Let's explore the data a little

topN=10

dfSynonyms = modelW2V.findSynonyms('btc', topN).toPandas()
dfSynonyms[['word']].head(topN)

dfSynonyms = modelW2V.findSynonyms('bitcoin', topN).toPandas()
dfSynonyms[['word']].head(topN)

dfSimilarity=modelW2V.findSynonyms('litecoin', topN).select('word', fmt('similarity', 5).alias('similarity')).toPandas()
dfSimilarity.head(topN)

dfSimilarity=modelW2V.findSynonyms('blockchain', topN).select('word', fmt('similarity', 5).alias('similarity')).toPandas()
dfSimilarity.head(topN)

Sentiment Analysis with My Own Classifier¶

Via Logistic Regression with Word2Vec Word Embedding

dfSentiment = dfSentiment.withColumnRenamed('sentiment','target')

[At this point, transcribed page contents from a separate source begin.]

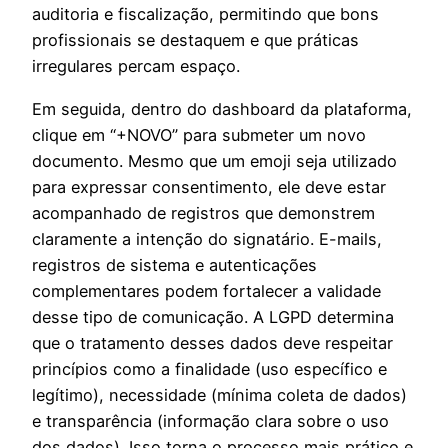
auditoria e fiscalização, permitindo que bons
profissionais se destaquem e que práticas
irregulares percam espaço.
Em seguida, dentro do dashboard da plataforma,
clique em “+NOVO” para submeter um novo
documento. Mesmo que um emoji seja utilizado
para expressar consentimento, ele deve estar
acompanhado de registros que demonstrem
claramente a intenção do signatário. E-mails,
registros de sistema e autenticações
complementares podem fortalecer a validade
desse tipo de comunicação. A LGPD determina
que o tratamento desses dados deve respeitar
princípios como a finalidade (uso específico e
legítimo), necessidade (mínima coleta de dados)
e transparência (informação clara sobre o uso
dos dados). Isso torna o processo mais prático e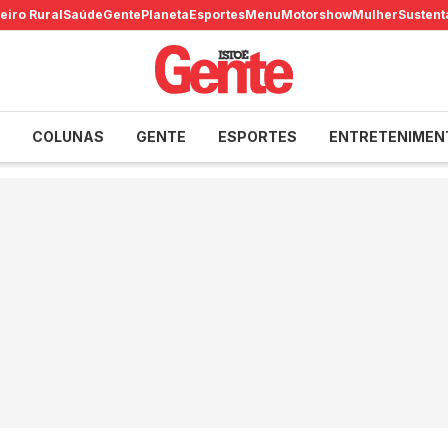
eiro Rural
Saúde
Gente
Planeta
Esportes
Menu
Motorshow
Mulher
Sustent
COLUNAS
GENTE
ESPORTES
ENTRETENIMEN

dfSentimnetAnalysisW2VLogreg=dfSentiment.select('text','cleanTweetText','target')
dfSentimnetAnalysisW2VLogreg.show(5)

+--------------------+--------------------+------+
|                text|      cleanTweetText|target|
+--------------------+--------------------+------+
|@ReformedBroker B...|        Buy bitcoin |     0|
|RT @DigiFinex: Fa...| Facebook has pus...|     0|
|RT @tradingroomap...| Buying Bitcoin C...|     0|
|Most Profound Que...|Most Profound Que...|     0|
|Bitcoin BTC Curre...|Bitcoin BTC Curre...|     0|
+--------------------+--------------------+------+
only showing top 5 rows

w2vLogreg = PipelineModel.load('W2VLogreg.model')
predictions = w2vLogreg.transform(dfSentimnetAnalysisW2VLogreg)
predictions.printSchema()

root
 |-- text: string (nullable = true)
 |-- cleanTweetText: string (nullable = true)
 |-- target: integer (nullable = true)
 |-- tokenTweet: array (nullable = true)
 |    |-- element: string (containsNull = true)
 |-- filteredTokens: array (nullable = true)
 |    |-- element: string (containsNull = true)
 |-- features: vector (nullable = true)
 |-- label: double (nullable = false)
 |-- rawPrediction: vector (nullable = true)
 |-- probability: vector (nullable = true)
 |-- prediction: double (nullable = false)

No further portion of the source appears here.